Wayne County foreclosed on the Perez family’s Detroit home in 2017 over a $144 tax debt. The county then sold the property for $108,000, according to the lawsuit’s complaint.
Perez says her family bought the property on a land contract in 2012 for $60,000. The family lives in New Jersey, but Perez says they planned to move into it eventually. In the meantime, they spent years fixing up the property and renting it out.
Meanwhile, they paid their property taxes—over $3500 worth from 2013-17, according to the lawsuit. But they inadvertently underpaid in 2014 by $144, later accumulating another $356 in interest and penalties. Perez says they never knew about the tax debt or pending foreclosure until after it happened because the Wayne County Treasurer’s office sent notices to a former address.
“It’s just like so much money was put into it,” Perez said. “All my dad’s like savings…then they just took it like, nothing.”
Christina Martin is with the Pacific Legal Foundation, and one of Perez’s attorneys. She says Wayne County had a right to collect on that debt, but that any profit it made amounts to theft of the Perez’s home equity.
“Michigan’s property tax law authorizes this sort of injustice, but the constitution and traditional rules that date all the way back to Magna Carta prohibit such government-sanctioned theft,” Martin said.
Martin says Michigan law gives counties a “perverse incentive” to foreclose on properties rather than working with homeowners, because counties can keep the profits, rather than refunding anything beyond the debt amount to the property owners.
“Wayne County has been using the sale of foreclosed properties to supplement and balance its budget, just like it used a $144 debt to foreclose on the Perez family’s property, and to get a windfall of $107,000,” Martin said.
This case is similar to one the Michigan Supreme Court has already agreed to take up. In that case, Uri Rafaeli lost his rental property to foreclosure in Oakland County after underpaying his taxes by $8.41.

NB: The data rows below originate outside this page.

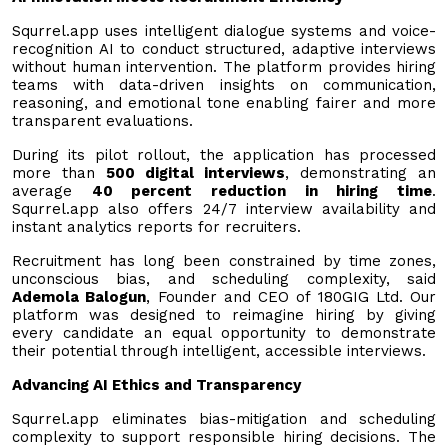
Squrrel.app uses intelligent dialogue systems and voice-
recognition AI to conduct structured, adaptive interviews
without human intervention. The platform provides hiring
teams with data-driven insights on communication,
reasoning, and emotional tone enabling fairer and more
transparent evaluations.
During its pilot rollout, the application has processed
more than
500 digital interviews
, demonstrating an
average
40 percent reduction in hiring time
.
Squrrel.app also offers 24/7 interview availability and
instant analytics reports for recruiters.
Recruitment has long been constrained by time zones,
unconscious bias, and scheduling complexity, said
Ademola Balogun
, Founder and CEO of 180GIG Ltd. Our
platform was designed to reimagine hiring by giving
every candidate an equal opportunity to demonstrate
their potential through intelligent, accessible interviews.
Advancing AI Ethics and Transparency
Squrrel.app eliminates bias-mitigation and scheduling
complexity to support responsible hiring decisions. The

Martin says the Perez case is an important addition to that lawsuit and other similar pending litigation because it presents additional legal arguments against the Michigan statute. For example, counties have defended the practice of pocketing foreclosure surpluses by calling tax foreclosure a type of civil asset forfeiture, and saying the takings amount to a kind of fine for failing to follow the law.
But, “if it is a punishment it is clearly excessive” and in violation of the U.S. constitution, argued Pacific Legal Foundation attorney David Deerson. In the case of the Perez family, “it is plainly unfair and unjust to keep the surplus, and they’ve got to give it back.”
Mario Morrow, a spokesperson for Wayne County Treasurer Eric Sabree, declined to comment on the pending litigation, other than to say, “We follow the law tooth and nail. If we do not follow the law we are in violation.”